* **What the exercise asks**: With the images left out, print every entry that follows exactly.
-- Opening Marker --
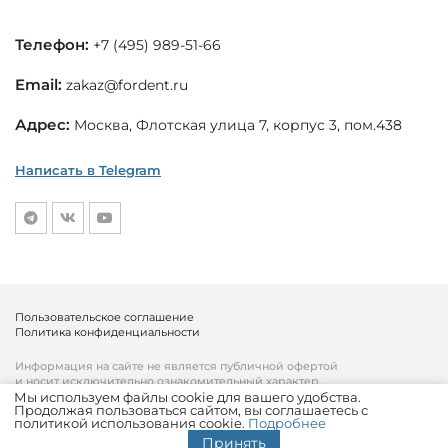
Телефон:
+7 (495) 989-51-66
Email:
zakaz@fordent.ru
Адрес:
Москва, Флотская улица 7, корпус 3, пом.438
Написать в Telegram
Пользовательское соглашение
Политика конфиденциальности
Информация на сайте не является публичной офертой
и носит исключительно ознакомительный характер.
Мы используем файлы cookie для вашего удобства.
Продолжая пользоваться сайтом, вы соглашаетесь с
© «Fordent», 2010—2026
политикой использования cookie.
Подробнее
Комплексный подход к вашему бизнесу
Принять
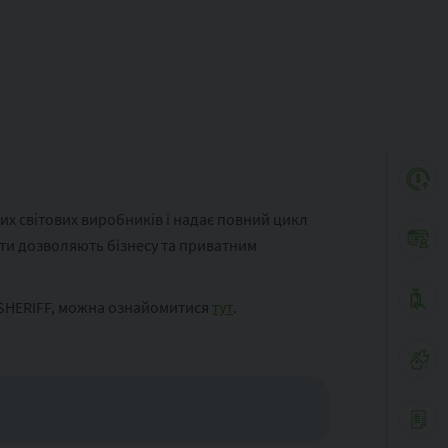
их світових виробників і надає повний цикл
кти дозволяють бізнесу та приватним
 SHERIFF, можна ознайомитися
тут
.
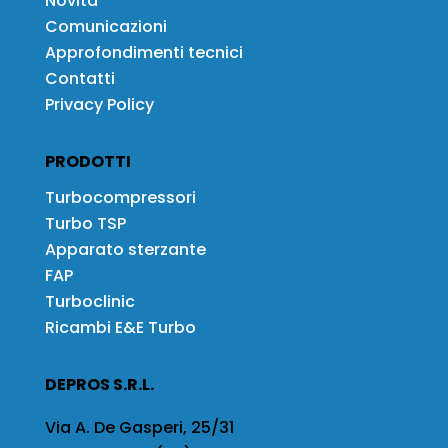
Novità
Comunicazioni
Approfondimenti tecnici
Contatti
Privacy Policy
PRODOTTI
Turbocompressori
Turbo TSP
Apparato sterzante
FAP
Turboclinic
Ricambi E&E Turbo
DEPROS S.R.L.
Via A. De Gasperi, 25/31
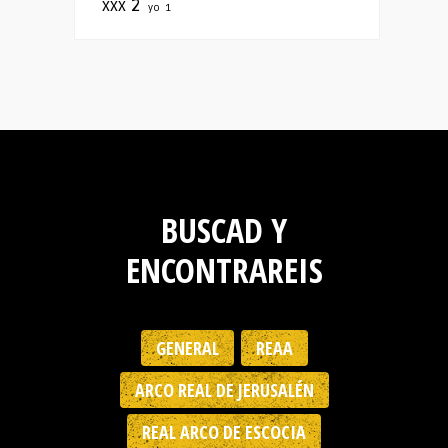
xxx
2
yo
1
BUSCAD Y
ENCONTRAREIS
GENERAL
REAA
ARCO REAL DE JERUSALÉN
REAL ARCO DE ESCOCIA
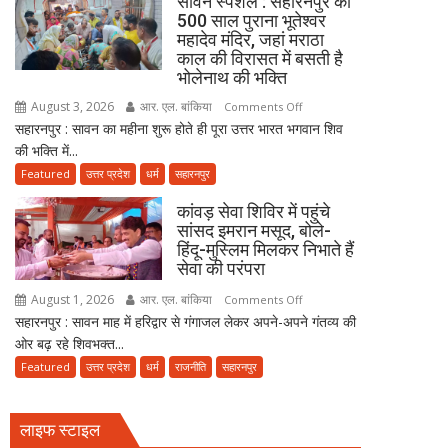
सावन स्पेशल : सहारनपुर का
:
पिता
500 साल पुराना भूतेश्वर
100
महादेव मंदिर, जहां मराठा
की
वर्षीय
काल की विरासत में बसती है
सेवा
दादी
भोलेनाथ की भक्ति
ही
को
भोलेनाथ
August 3, 2026
आर. एल. बांकिया
on
Comments Off
कंधों
की
सहारनपुर : सावन का महीना शुरू होते ही पूरा उत्तर भारत भगवान शिव
सावन
पर
सच्ची
की भक्ति में...
स्पेशल
बैठाकर
भक्ति
:
Featured
उत्तर प्रदेश
धर्म
सहारनपुर
300
सहारनपुर
किलोमीटर
कांवड़ सेवा शिविर में पहुंचे
का
की
सांसद इमरान मसूद, बोले-
500
हिंदू-मुस्लिम मिलकर निभाते हैं
कांवड़
साल
सेवा की परंपरा
यात्रा
पुराना
पर
August 1, 2026
आर. एल. बांकिया
on
Comments Off
भूतेश्वर
निकला
सहारनपुर : सावन माह में हरिद्वार से गंगाजल लेकर अपने-अपने गंतव्य की
कांवड़
महादेव
परिवार
ओर बढ़ रहे शिवभक्त...
सेवा
मंदिर,
शिविर
Featured
उत्तर प्रदेश
धर्म
राजनीति
सहारनपुर
जहां
में
मराठा
पहुंचे
काल
लाइफ स्टाइल
सांसद
की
-- Closing Marker --
* **Response below**:
Телефон:
+7 (495) 989-51-66
Email:
zakaz@fordent.ru
Адрес:
Москва, Флотская улица 7, корпус 3, пом.438
Написать в Telegram
Пользовательское соглашение
Политика конфиденциальности
Информация на сайте не является публичной офертой
и носит исключительно ознакомительный характер.
Мы используем файлы cookie для вашего удобства.
Продолжая пользоваться сайтом, вы соглашаетесь с
© «Fordent», 2010—2026
политикой использования cookie.
Подробнее
Комплексный подход к вашему бизнесу
Принять
их світових виробників і надає повний цикл
кти дозволяють бізнесу та приватним
 SHERIFF, можна ознайомитися
тут
.
Novità
Comunicazioni
Approfondimenti tecnici
Contatti
Privacy Policy
PRODOTTI
Turbocompressori
Turbo TSP
Apparato sterzante
FAP
Turboclinic
Ricambi E&E Turbo
DEPROS S.R.L.
Via A. De Gasperi, 25/31
xxx
2
yo
1
BUSCAD Y
ENCONTRAREIS
GENERAL
REAA
ARCO REAL DE JERUSALÉN
REAL ARCO DE ESCOCIA
सावन स्पेशल : सहारनपुर का
:
पिता
500 साल पुराना भूतेश्वर
100
महादेव मंदिर, जहां मराठा
की
वर्षीय
काल की विरासत में बसती है
सेवा
दादी
भोलेनाथ की भक्ति
ही
को
भोलेनाथ
August 3, 2026
आर. एल. बांकिया
on
Comments Off
कंधों
की
सहारनपुर : सावन का महीना शुरू होते ही पूरा उत्तर भारत भगवान शिव
सावन
पर
सच्ची
की भक्ति में...
स्पेशल
बैठाकर
भक्ति
:
Featured
उत्तर प्रदेश
धर्म
सहारनपुर
300
सहारनपुर
किलोमीटर
कांवड़ सेवा शिविर में पहुंचे
का
की
सांसद इमरान मसूद, बोले-
500
हिंदू-मुस्लिम मिलकर निभाते हैं
कांवड़
साल
सेवा की परंपरा
यात्रा
पुराना
पर
August 1, 2026
आर. एल. बांकिया
on
Comments Off
भूतेश्वर
निकला
सहारनपुर : सावन माह में हरिद्वार से गंगाजल लेकर अपने-अपने गंतव्य की
कांवड़
महादेव
परिवार
ओर बढ़ रहे शिवभक्त...
सेवा
मंदिर,
शिविर
Featured
उत्तर प्रदेश
धर्म
राजनीति
सहारनपुर
जहां
में
मराठा
पहुंचे
काल
लाइफ स्टाइल
सांसद
की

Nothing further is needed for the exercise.